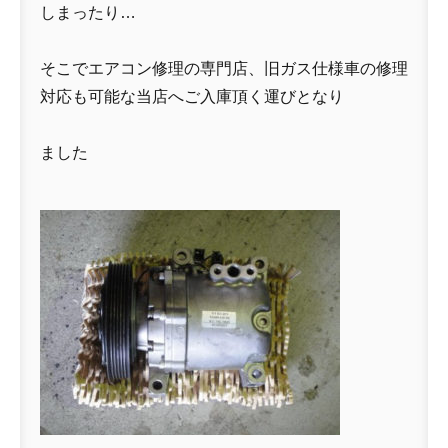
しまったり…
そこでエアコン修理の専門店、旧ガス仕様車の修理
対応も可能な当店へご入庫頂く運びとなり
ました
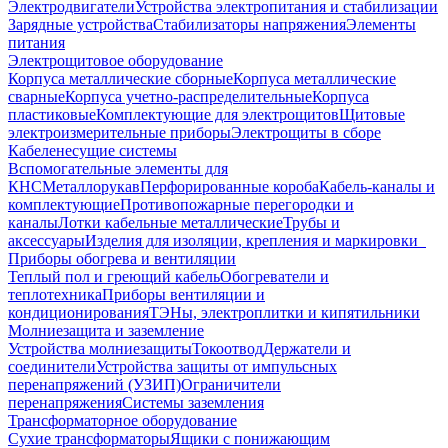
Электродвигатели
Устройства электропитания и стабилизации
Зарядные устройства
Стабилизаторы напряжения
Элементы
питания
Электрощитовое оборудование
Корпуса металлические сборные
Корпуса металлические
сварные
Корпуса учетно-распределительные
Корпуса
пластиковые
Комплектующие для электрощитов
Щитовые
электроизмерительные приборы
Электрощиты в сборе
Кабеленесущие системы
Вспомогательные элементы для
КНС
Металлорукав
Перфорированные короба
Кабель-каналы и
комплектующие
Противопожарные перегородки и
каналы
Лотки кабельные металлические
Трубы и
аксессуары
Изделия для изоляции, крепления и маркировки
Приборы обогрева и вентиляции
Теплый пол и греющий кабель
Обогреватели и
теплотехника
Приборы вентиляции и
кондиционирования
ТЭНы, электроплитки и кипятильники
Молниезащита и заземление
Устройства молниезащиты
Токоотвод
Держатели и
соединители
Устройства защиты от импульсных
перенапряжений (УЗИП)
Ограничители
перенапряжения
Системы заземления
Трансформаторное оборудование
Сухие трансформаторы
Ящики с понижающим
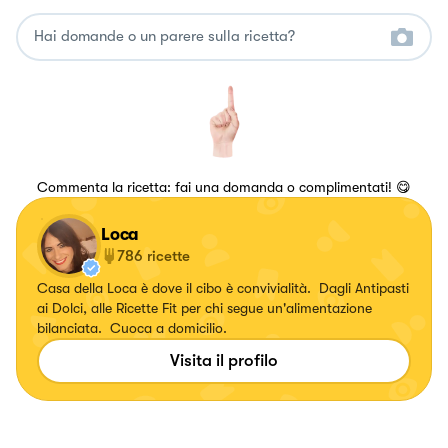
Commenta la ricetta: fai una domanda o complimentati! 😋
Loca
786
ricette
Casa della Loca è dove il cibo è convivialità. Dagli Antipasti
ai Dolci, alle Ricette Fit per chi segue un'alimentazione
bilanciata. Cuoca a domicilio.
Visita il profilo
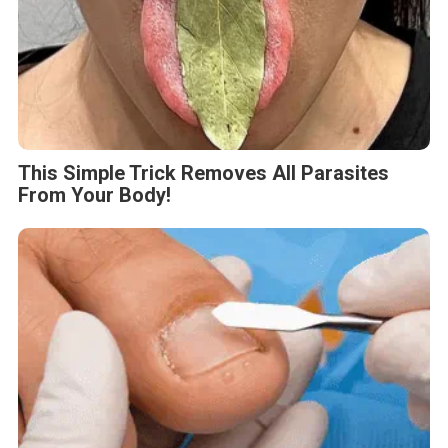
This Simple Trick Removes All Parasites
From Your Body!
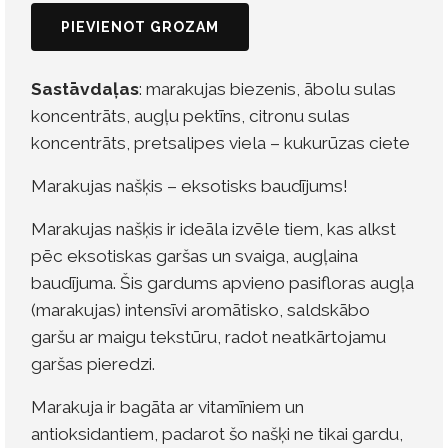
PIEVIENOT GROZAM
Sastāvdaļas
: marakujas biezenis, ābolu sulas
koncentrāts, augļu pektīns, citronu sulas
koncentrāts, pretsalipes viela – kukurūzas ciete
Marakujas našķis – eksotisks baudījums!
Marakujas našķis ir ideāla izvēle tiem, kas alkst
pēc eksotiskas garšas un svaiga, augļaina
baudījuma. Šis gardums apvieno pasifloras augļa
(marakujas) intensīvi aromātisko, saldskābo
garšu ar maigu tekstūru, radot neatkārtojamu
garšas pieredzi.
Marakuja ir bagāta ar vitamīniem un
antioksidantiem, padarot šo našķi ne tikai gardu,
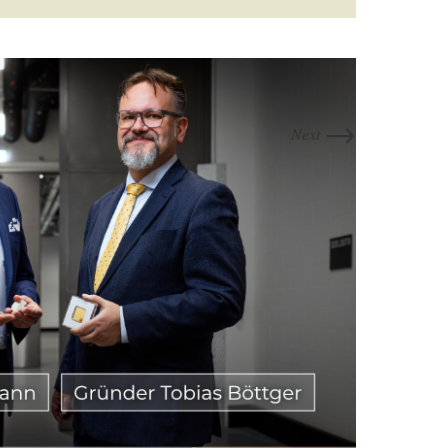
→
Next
---
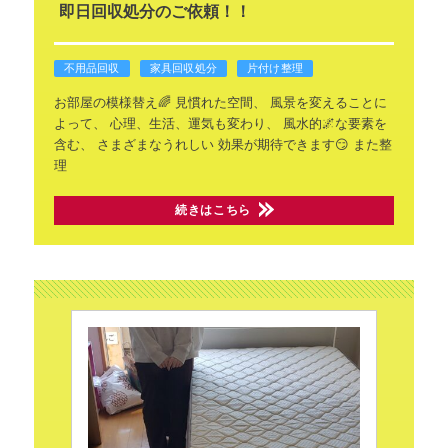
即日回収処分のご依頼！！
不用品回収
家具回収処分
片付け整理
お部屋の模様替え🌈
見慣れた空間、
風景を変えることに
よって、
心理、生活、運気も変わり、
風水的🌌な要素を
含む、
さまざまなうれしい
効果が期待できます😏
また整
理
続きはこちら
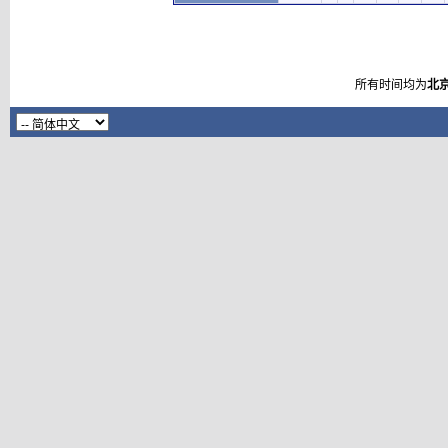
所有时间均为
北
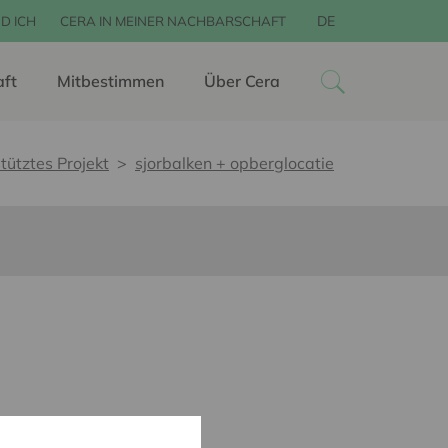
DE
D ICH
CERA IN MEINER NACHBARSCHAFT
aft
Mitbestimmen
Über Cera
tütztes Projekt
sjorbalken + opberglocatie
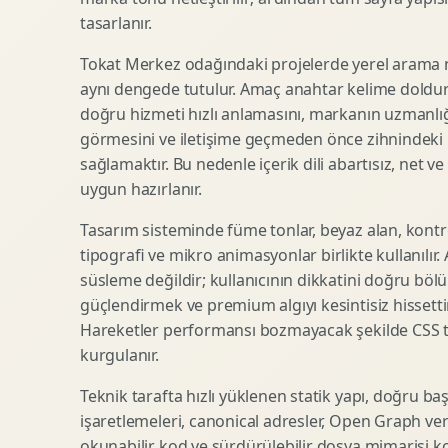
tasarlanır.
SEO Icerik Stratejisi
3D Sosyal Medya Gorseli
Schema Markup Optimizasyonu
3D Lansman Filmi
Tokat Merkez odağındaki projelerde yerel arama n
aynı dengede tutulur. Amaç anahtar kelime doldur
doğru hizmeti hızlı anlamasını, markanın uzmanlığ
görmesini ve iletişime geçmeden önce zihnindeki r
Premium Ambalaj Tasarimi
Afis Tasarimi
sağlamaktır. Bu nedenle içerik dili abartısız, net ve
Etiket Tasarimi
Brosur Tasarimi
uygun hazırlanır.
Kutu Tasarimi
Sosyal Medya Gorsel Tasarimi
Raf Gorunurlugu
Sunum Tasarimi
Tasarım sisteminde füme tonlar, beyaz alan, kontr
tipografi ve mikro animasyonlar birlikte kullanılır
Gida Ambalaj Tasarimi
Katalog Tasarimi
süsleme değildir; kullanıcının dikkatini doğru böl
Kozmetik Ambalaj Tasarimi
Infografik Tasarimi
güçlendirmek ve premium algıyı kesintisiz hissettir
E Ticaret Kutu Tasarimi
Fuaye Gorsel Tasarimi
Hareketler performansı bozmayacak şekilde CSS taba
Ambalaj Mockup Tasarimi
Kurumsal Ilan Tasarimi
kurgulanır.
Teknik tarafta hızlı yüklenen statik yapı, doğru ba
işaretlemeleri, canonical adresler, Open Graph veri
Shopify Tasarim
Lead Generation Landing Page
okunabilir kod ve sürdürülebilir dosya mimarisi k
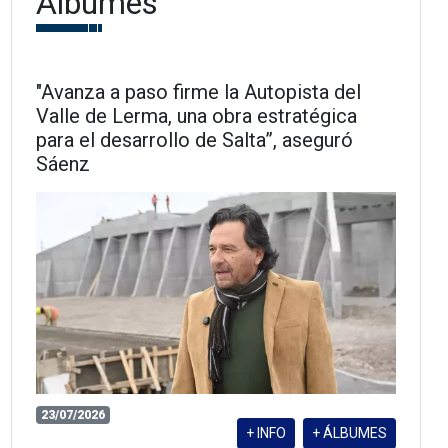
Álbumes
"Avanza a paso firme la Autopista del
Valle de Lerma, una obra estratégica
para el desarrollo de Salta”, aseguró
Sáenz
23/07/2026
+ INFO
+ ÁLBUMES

**What is required**
After locating the line with "Gida Ambalaj Tasarimi" above, return that line and every later line through the one with "Lead Generation Landing Page", word for word and with nothing else.

**Written solution**
Gida Ambalaj Tasarimi
Katalog Tasarimi
süsleme değildir; kullanıcının dikkatini doğru böl
Kozmetik Ambalaj Tasarimi
Infografik Tasarimi
güçlendirmek ve premium algıyı kesintisiz hissettir
E Ticaret Kutu Tasarimi
Fuaye Gorsel Tasarimi
Hareketler performansı bozmayacak şekilde CSS taba
Ambalaj Mockup Tasarimi
Kurumsal Ilan Tasarimi
kurgulanır.
Teknik tarafta hızlı yüklenen statik yapı, doğru ba
işaretlemeleri, canonical adresler, Open Graph veri
Shopify Tasarim
Lead Generation Landing Page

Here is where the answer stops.